Fall 2008 - Election Law and Policy
Martinez, Ray III
Course ID: 379M Unique # 28925 Credit Hours: 3
7:00 pm - 10:00 pm
No exam information is available for this class.
This course is restricted to upper division students only.
The study of election law usually focuses on theoretical discussions involving constitutional questions of free speech and/or equal protection. Traditional election law has been grounded primarily in the study of redistricting and campaign finance, focusing upon relevant constitutional principles such as "one man one vote" and related federal laws such as the Voting Rights Act of 1965 and the Bipartisan Campaign Reform Act of 2002. However, with the passage of the National Voter Registration Act of 1993 and more recently, the Help America Vote Act of 2002, the administration of elections--a complex web of legal, procedural and practical requirements that affect the "how, when, and where" of both casting and counting of ballots--has been firmly established as the third essential element for any well-rounded study of election law.
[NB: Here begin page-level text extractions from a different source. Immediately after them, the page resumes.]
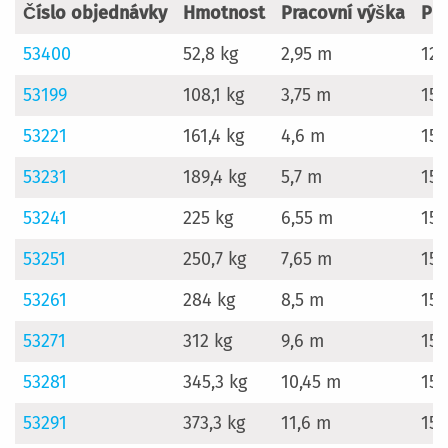
Číslo objednávky
Hmotnost
Pracovní výška
Pr
53400
52,8 kg
2,95 m
12
53199
108,1 kg
3,75 m
15
53221
161,4 kg
4,6 m
15
53231
189,4 kg
5,7 m
15
53241
225 kg
6,55 m
15
53251
250,7 kg
7,65 m
15
53261
284 kg
8,5 m
15
53271
312 kg
9,6 m
15
53281
345,3 kg
10,45 m
15
53291
373,3 kg
11,6 m
15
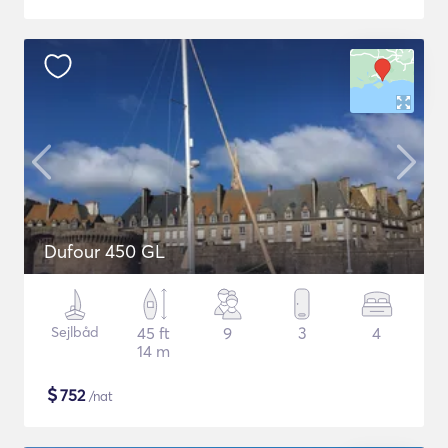
Dufour 450 GL
Sejlbåd
45 ft
9
3
4
14 m
$
752
/nat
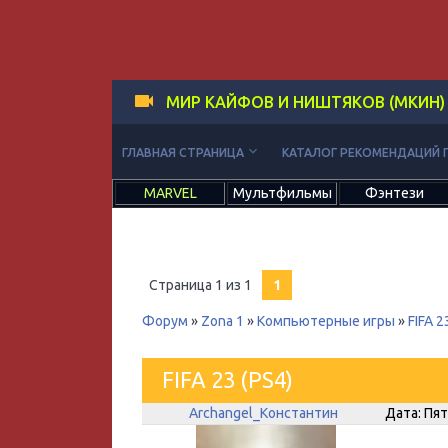
МИР КАЙФОВ И НИШТЯКОВ (МКИН)
keyboard_arrow_down
ГЛАВНАЯ СТРАНИЦА
КАТАЛОГ РЕКОМЕНДАЦИЙ 
MARVEL
Мультфильмы
Фэнтези
Страница
1
из
1
1
Форум
»
Zona 1
»
Компьютерные игры
»
FIFA 2
FIFA 23 (PS4)
Archangel_Константин
Дата: Пят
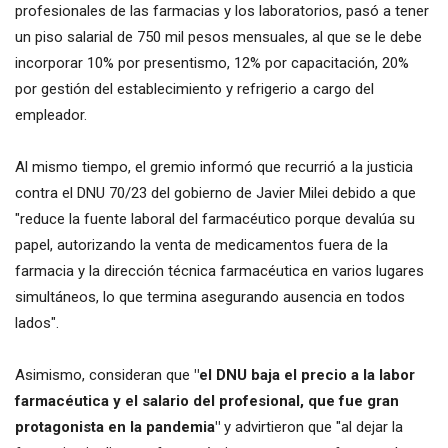
profesionales de las farmacias y los laboratorios, pasó a tener
un piso salarial de 750 mil pesos mensuales, al que se le debe
incorporar 10% por presentismo, 12% por capacitación, 20%
por gestión del establecimiento y refrigerio a cargo del
empleador.
Al mismo tiempo, el gremio informó que recurrió a la justicia
contra el DNU 70/23 del gobierno de Javier Milei debido a que
"reduce la fuente laboral del farmacéutico porque devalúa su
papel, autorizando la venta de medicamentos fuera de la
farmacia y la dirección técnica farmacéutica en varios lugares
simultáneos, lo que termina asegurando ausencia en todos
lados".
Asimismo, consideran que
"el DNU baja el precio a la labor
farmacéutica y el salario del profesional, que fue gran
protagonista en la pandemia"
y advirtieron que "al dejar la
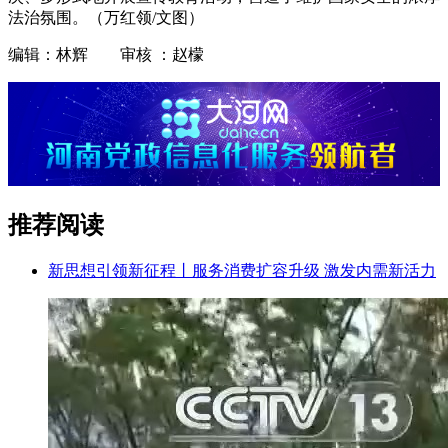
法治氛围。（万红领/文图）
编辑：林辉 审核 ：赵檬
推荐阅读
新思想引领新征程丨服务消费扩容升级 激发内需新活力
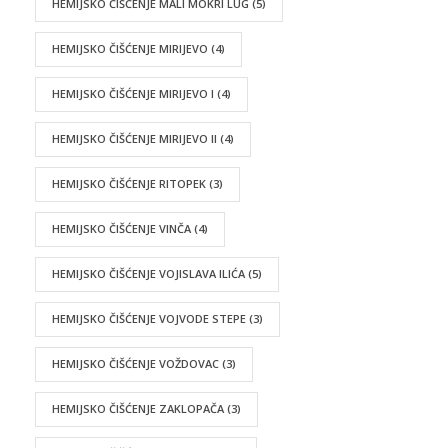
HEMIJSKO ČIŠĆENJE MALI MOKRI LUG
(5)
HEMIJSKO ČIŠĆENJE MIRIJEVO
(4)
HEMIJSKO ČIŠĆENJE MIRIJEVO I
(4)
HEMIJSKO ČIŠĆENJE MIRIJEVO II
(4)
HEMIJSKO ČIŠĆENJE RITOPEK
(3)
HEMIJSKO ČIŠĆENJE VINČA
(4)
HEMIJSKO ČIŠĆENJE VOJISLAVA ILIĆA
(5)
HEMIJSKO ČIŠĆENJE VOJVODE STEPE
(3)
HEMIJSKO ČIŠĆENJE VOŽDOVAC
(3)
HEMIJSKO ČIŠĆENJE ZAKLOPAČA
(3)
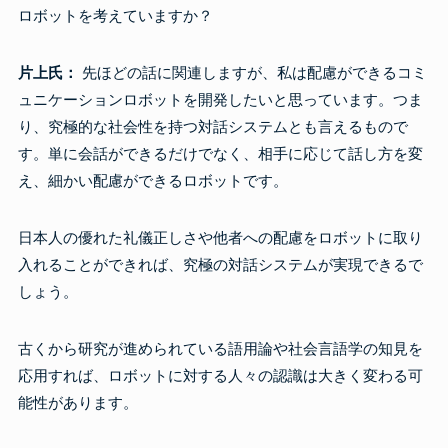
ロボットを考えていますか？
片上氏：
先ほどの話に関連しますが、私は配慮ができるコミ
ュニケーションロボットを開発したいと思っています。つま
り、究極的な社会性を持つ対話システムとも言えるもので
す。単に会話ができるだけでなく、相手に応じて話し方を変
え、細かい配慮ができるロボットです。
日本人の優れた礼儀正しさや他者への配慮をロボットに取り
入れることができれば、究極の対話システムが実現できるで
しょう。
古くから研究が進められている語用論や社会言語学の知見を
応用すれば、ロボットに対する人々の認識は大きく変わる可
能性があります。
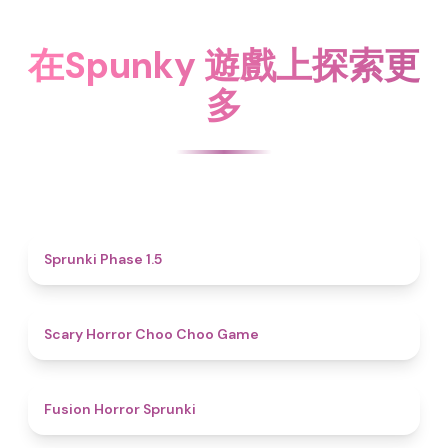
在Spunky 遊戲上探索更
多
4.7
Sprunki Phase 1.5
4.6
Scary Horror Choo Choo Game
4.8
Fusion Horror Sprunki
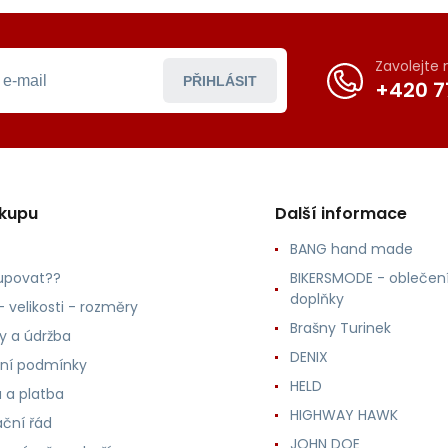
Zavolejte
PŘIHLÁSIT
+420 7
ákupu
Další informace
BANG hand made
upovat??
BIKERSMODE - oblečení
doplňky
 velikosti - rozměry
Brašny Turinek
ly a údržba
DENIX
ní podmínky
HELD
 a platba
HIGHWAY HAWK
ční řád
JOHN DOE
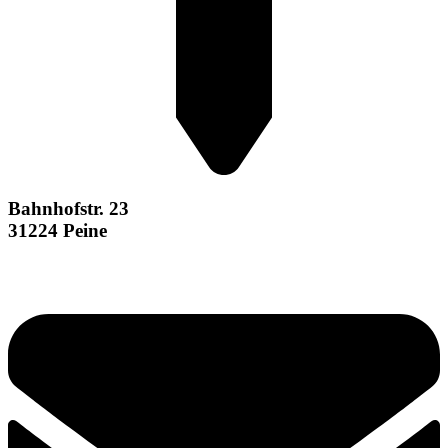
Bahnhofstr. 23
31224 Peine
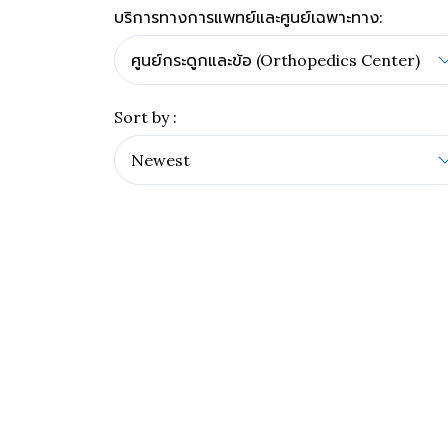
บริการทางการแพทย์และศูนย์เฉพาะทาง:
Sort by :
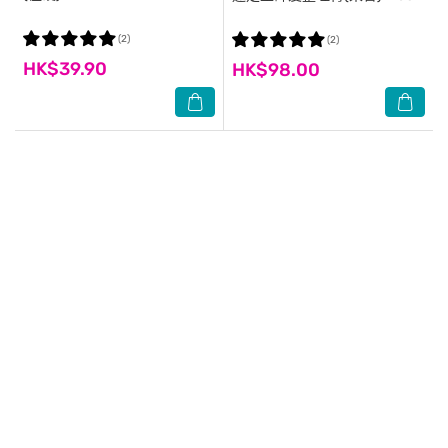
(2)
(2)
HK$39.90
HK$98.00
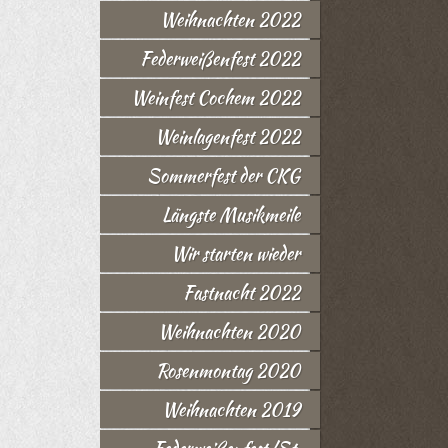
Weihnachten 2022
Federweißenfest 2022
Weinfest Cochem 2022
Weinlagenfest 2022
Sommerfest der CKG
Längste Musikmeile
Wir starten wieder
Fastnacht 2022
Weihnachten 2020
Rosenmontag 2020
Weihnachten 2019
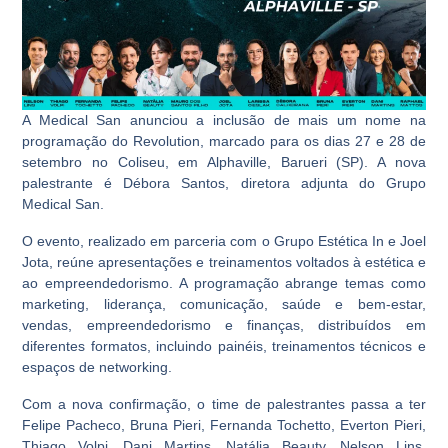
A Medical San anunciou a inclusão de mais um nome na
programação do Revolution, marcado para os dias 27 e 28 de
setembro no Coliseu, em Alphaville, Barueri (SP). A nova
palestrante é Débora Santos, diretora adjunta do Grupo
Medical San.
O evento, realizado em parceria com o Grupo Estética In e Joel
Jota, reúne apresentações e treinamentos voltados à estética e
ao empreendedorismo. A programação abrange temas como
marketing, liderança, comunicação, saúde e bem-estar,
vendas, empreendedorismo e finanças, distribuídos em
diferentes formatos, incluindo painéis, treinamentos técnicos e
espaços de networking.
Com a nova confirmação, o time de palestrantes passa a ter
Felipe Pacheco, Bruna Pieri, Fernanda Tochetto, Everton Pieri,
Thiago Volpi, Dani Martins, Natália Beauty, Nelson Lins,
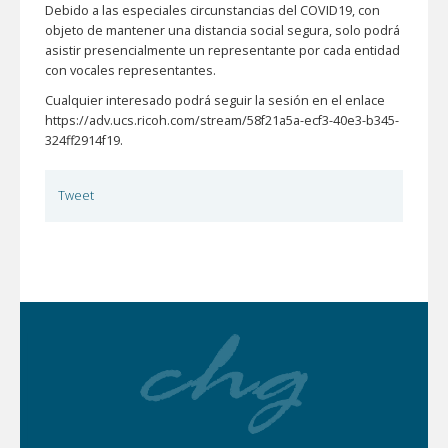
Debido a las especiales circunstancias del COVID19, con
objeto de mantener una distancia social segura, solo podrá
asistir presencialmente un representante por cada entidad
con vocales representantes.
Cualquier interesado podrá seguir la sesión en el enlace
https://adv.ucs.ricoh.com/stream/58f21a5a-ecf3-40e3-b345-
324ff2914f19.
Tweet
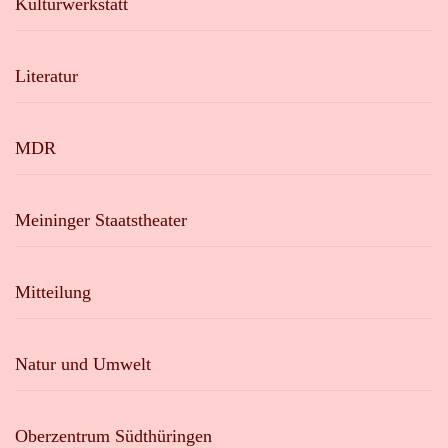
Kulturwerkstatt
Literatur
MDR
Meininger Staatstheater
Mitteilung
Natur und Umwelt
Oberzentrum Südthüringen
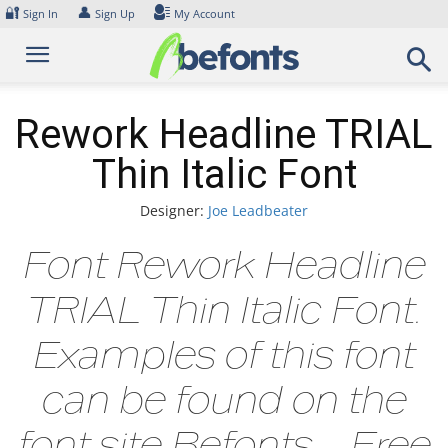
Skip
🔐
👤
Sign In
Sign Up
My Account
to
content
Rework Headline TRIAL
Thin Italic Font
Designer:
Joe Leadbeater
Font Rework Headline
TRIAL Thin Italic Font.
Examples of this font
can be found on the
font site Befonts – Free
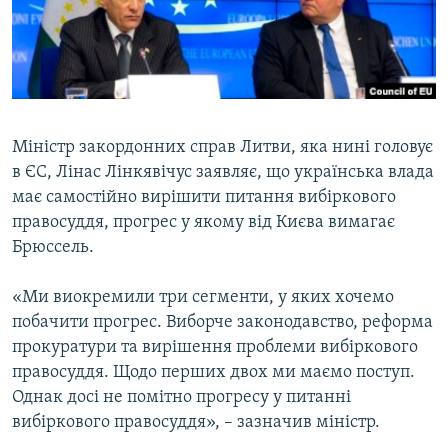
ВІДЕОУРОКИ «ELIFBE»
Русский
СВІДЧЕННЯ ОКУПАЦІЇ
Qırımtatar
УКРАЇНСЬКА ПРОБЛЕМА КРИМУ
ДОЛУЧАЙСЯ!
ІНФОГРАФІКА
Міністр закордонних справ Литви, яка нині головує
в ЄС, Лінас Лінкявічус заявляє, що українська влада
має самостійно вирішити питання вибіркового
Усі сайти RFE/RL
правосуддя, прогрес у якому від Києва вимагає
Брюссель.
«Ми виокремили три сегменти, у яких хочемо
побачити прогрес. Виборче законодавство, реформа
прокуратури та вирішення проблеми вибіркового
правосуддя. Щодо перших двох ми маємо поступ.
Однак досі не помітно прогресу у питанні
вибіркового правосуддя», – зазначив міністр.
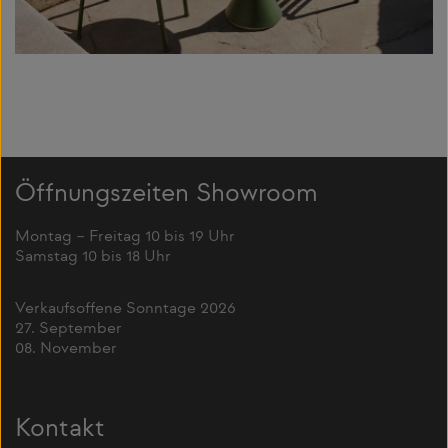
Öffnungszeiten Showroom
Montag – Freitag 10 bis 19 Uhr
Samstag 10 bis 18 Uhr
Verkaufsoffene Sonntage 2026
27. September
08. November
Kontakt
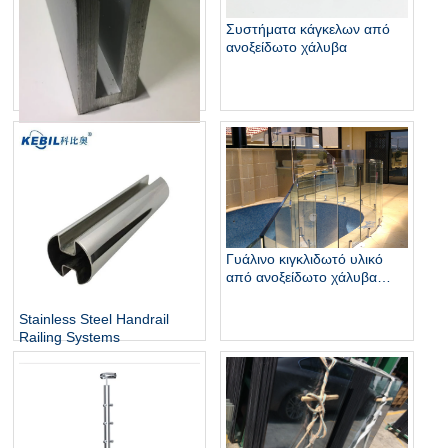
Συστήματα κάγκελων από
ανοξείδωτο χάλυβα
Αλουμινένιο κάγκελο
υαλοπίνακα U
Γυάλινο κιγκλιδωτό υλικό
από ανοξείδωτο χάλυβα
σχεδιασμό συλλογής κιγκ
Stainless Steel Handrail
Railing Systems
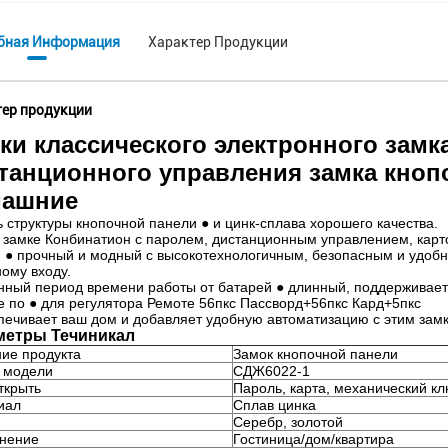
бная Информация
Характер Продукции
ер продукции
ки классического электронного замк
танционного управления замка кноп
машние
 структуры кнопочной панели ● и цинк-сплава хорошего качества.
1 замке Конбинатион с паролем, дистанционным управлением, карт
 ● прочный и модный с высокотехнологичным, безопасным и удобны
ому входу.
ный период времени работы от батарей ● длинный, поддерживает 1
 по ● для регулятора Ремоте 56пкс Пассворд+56пкс Кард+5пкс
печивает ваш дом и добавляет удобную автоматизацию с этим зам
метры Течиникал
ие продукта
Замок кнопочной панели
 модели
СДЖ6022-1
ткрыть
Пароль, карта, механический к
иал
Сплав цинка
Серебр, золотой
нение
Гостиница/дом/квартира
The primary purpose of this course is to provide students with (a) a basic introduction to traditional election law--the constitutional, legal and policy considerations which govern redistricting and campaign finance; (b) a significant overview--at both the state and federal level--of the laws and policies which govern the administration of elections; (c) an assessment of the current "state of play" around the nation regarding the administration of elections and the progress of implementing one of the most significant federal election laws passed in the last 40 years--the Help America Vote Act of 2002; and (d) the ability to think critically about the ongoing debates involving "hot-button" issues in election administration (e.g., voter identification and citizenship verification requirements and voter verifiable paper audit trails for electronic voting systems). The course will be conducted through class lectures and student presentations and discussions, as well as an in-depth analysis of an already-concluded congressional election.
Readings and articles required for this course will be available in PDF form on the blackboard. An additional textbook may be assigned prior to the start of the course.
Grades will be based on research paper (70%); short writing assignments (20%); and participation and presentations (10%).